Showing posts with label 3 and Out. Show all posts
Showing posts with label 3 and Out. Show all posts

Wednesday, November 2, 2011

Three and Out: Wood Shed Edition

If you haven't read the book yet, 3 and Out gives us the "behind the curtain" look at the Rich Rodriguez disaster at Michigan.  It also sheds some light on 4 individuals that I will "take behind the BHB wood shed" today.  I have already taken Bill Martin there.  I still can't believe how he screwed up the coaching search and was so disconnected from the program.  He acted like a paid consultant who worked 10 hours a week and spent more time Up North or in Florida. 

The 4 guys taken to the wood shed today are Lloyd Carr, Rich Rodriguez, Mike Rosenberg and David Brandon. 

Lloyd Carr

If you follow this blog, you know I have mixed feelings on Lloyd Carr.   To summarize those feelings, I thought Lloyd never wanted to be the head coach at Michigan.  He was going to be a "Fred Jackson type" that was just a life long assistant coach who coached for Bo or one of Bo's guys.   Lloyd found himself head coach "overnight" as Gary Moeller drank his career away in Southfield.   Lloyd gave us a National Championship and confusing losses to OSU, USC, App State and Texas.  He was regularly out coached by his peers outside the Big Ten. 

I thought Lloyd was a fish out of water in the Big Chair of Michigan Football but I thought he ran a clean program, recruited hard, loved Michigan and was a man of integrity.    Those last two points take a hit in this book. 

Why?

#1:  LC calls Rich Rodriguez out of the blue to ask if he is interested in coming to Michigan to coach.  The reason he does this is to make sure Les Miles doesn't get the job.  It's a known fact that LC hates the grass eater and would do everything possible to make sure he never coaches here.

#2: For reasons only Lloyd knows, he turns his back on Michigan Football and Rich as soon as he gets the job.  He doesn't give RR direction and lets the former players take shots at Rich and what the program has become.  Don't forget, Lloyd is still on the payroll at this point.  His title is Assistant Athletic Director.  Which was just a way for Michigan to pay the remaining years on his contract.   From my perspective, Lloyd should of helped Rich because he recruited him and was getting paid to! 

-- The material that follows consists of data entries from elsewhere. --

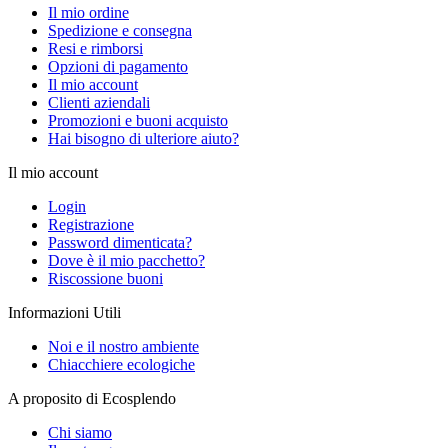
Il mio ordine
Spedizione e consegna
Resi e rimborsi
Opzioni di pagamento
Il mio account
Clienti aziendali
Promozioni e buoni acquisto
Hai bisogno di ulteriore aiuto?
Il mio account
Login
Registrazione
Password dimenticata?
Dove è il mio pacchetto?
Riscossione buoni
Informazioni Utili
Noi e il nostro ambiente
Chiacchiere ecologiche
A proposito di Ecosplendo
Chi siamo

#3:  After Rich was hired, Lloyd called a players meeting and told them that he would sign transfer papers for anyone who wanted to leave.   Are you F'ing kidding me!  Was this just the man at his retirement press conference that said, the reason he was announcing today was due to recruiting and making sure the program was on solid footing 2-3 years from now?   He then goes and tells his players, if you want to get leave - I will help you. The players hadn't even met Rich or the his staff yet.   This a clear attack against the establishment.

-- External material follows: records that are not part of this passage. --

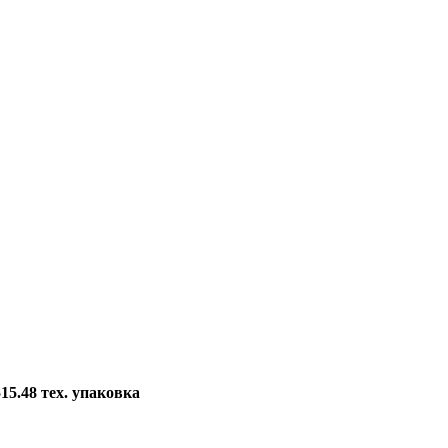
5.48 тех. упаковка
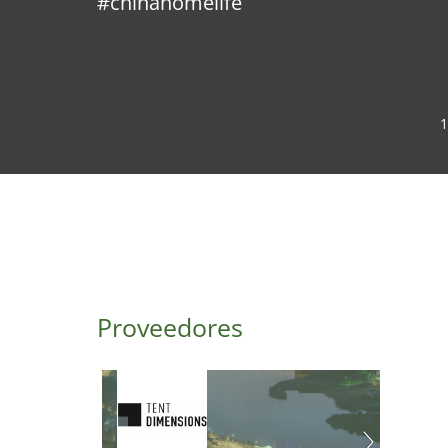
#chinahomelife
1
Proveedores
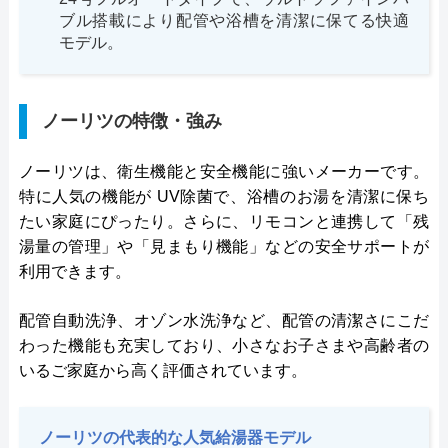
ブル搭載により配管や浴槽を清潔に保てる快適
モデル。
ノーリツの特徴・強み
ノーリツは、衛生機能と安全機能に強いメーカーです。
特に人気の機能が UV除菌で、浴槽のお湯を清潔に保ち
たい家庭にぴったり。さらに、リモコンと連携して「残
湯量の管理」や「見まもり機能」などの安全サポートが
利用できます。
配管自動洗浄、オゾン水洗浄など、配管の清潔さにこだ
わった機能も充実しており、小さなお子さまや高齢者の
いるご家庭から高く評価されています。
ノーリツの代表的な人気給湯器モデル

The book also details Rick Leach calling Lloyd out and pretty much keeping silent during the entire 3 years of the Rich Rod experience.     Lloyd let the Michigan family fall apart around him and he acted like he either didn't care or masterminded the fall out.    His love for Michigan and his professional ethics now should be highly in question.  

Rich Rodriguez

I don't think this book did any favors for RR getting another job.  It actually shows that he is a pretty good coach but a poor leader.  Good leaders are great when times are good and bad.  Rich felt the world was against him (and he was probably right) and he acted like it.   He took hits from the media, WVU,  fans and former Michigan players and the lawyers at Michigan just told him to stay quiet.   He kept quiet and it killed him at Michigan.

He also made some major mistakes on the field.  His defense is what killed him on the field at Michigan.  He let Jeff Castell stay at WVU because they were going to pay him $10,000 more.  Give me a break, he could of peeled that off his Salary or take it out of the $1M weight room.   If Jeff was that important and most people "in the know" said he was.  Find an extra $25,000 and get him here.  What a terrible decision. 

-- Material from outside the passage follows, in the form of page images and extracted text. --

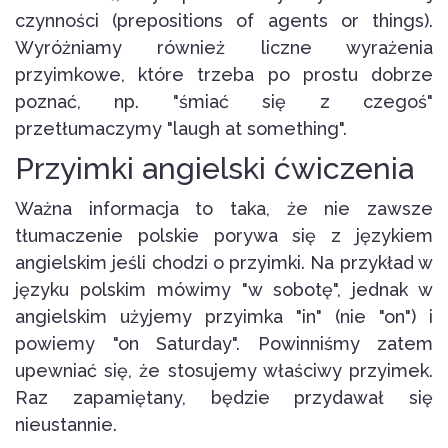
czynności (prepositions of agents or things).
Wyróżniamy również liczne wyrażenia
przyimkowe, które trzeba po prostu dobrze
poznać, np. "śmiać się z czegoś"
przetłumaczymy "laugh at something".
Przyimki angielski ćwiczenia
Ważna informacja to taka, że nie zawsze
tłumaczenie polskie porywa się z językiem
angielskim jeśli chodzi o przyimki. Na przykład w
języku polskim mówimy "w sobotę", jednak w
angielskim użyjemy przyimka "in" (nie "on") i
powiemy "on Saturday". Powinniśmy zatem
upewniać się, że stosujemy właściwy przyimek.
Raz zapamiętany, będzie przydawał się
nieustannie.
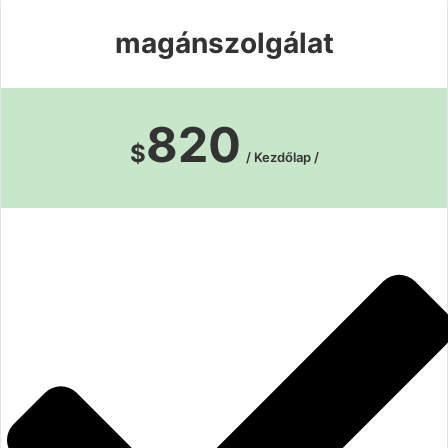
magánszolgálat
820
$
/ Kezdőlap /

We know about other bad decisions like the banquet and how he handled many of his press conferences including the one on the first day of the job.  He struggled with a Michigan Man complex and looking back at it now was not a very strong recruiter.  He recruited a number of borderline guys academically and it cost him.    He was recruiting scared and that is not the way you attract kids to Michigan.  They didn't offer Jonathan Hankins a local DT until late in the recruiting cycle when he already had offers from OSU and Oklahoma.  He is now starting as a Sophomore for the Buckeyes and played a ton as a freshman.   Terrible decision.  Jonathan wanted a Michigan offer and even camped at Michigan to get one, but the Michigan coaches thought he was too out of shape. 

Rich had a ton against him at Michigan and he was clearly hired to be fired.   Guys like Bill Martin hired him when he had a foot out the door and Lloyd Carr who recruited him suddenly came down with laryngitis for 3 years straight.   With that said, he could have proved them wrong by going to two bowl games instead of one. 

Regarding my earlier statement on his next job.  If you were a major program looking for it's next coach would your read the book?  It's basically is a 433 page resume on how he runs a program.  I can see why RR didn't enjoy the final version of this book.   I think the guy can coach, I just think neither he or Michigan did the proper research on this job before he took it.   He was never the right fit, he was just a big name that was looking for a new gig.

David Brandon

David kept saying he didn't want to make a coaching decision until after the Gator Bowl, since the players and coaches had earned this trip.   Instead of playing like they earned a "special treat" the Wolverines laid down during the 1st quarter.   I was on the field after the game at it was 100% clear it was over and everyone knew it.   So I'm not sure that strategy played out well. 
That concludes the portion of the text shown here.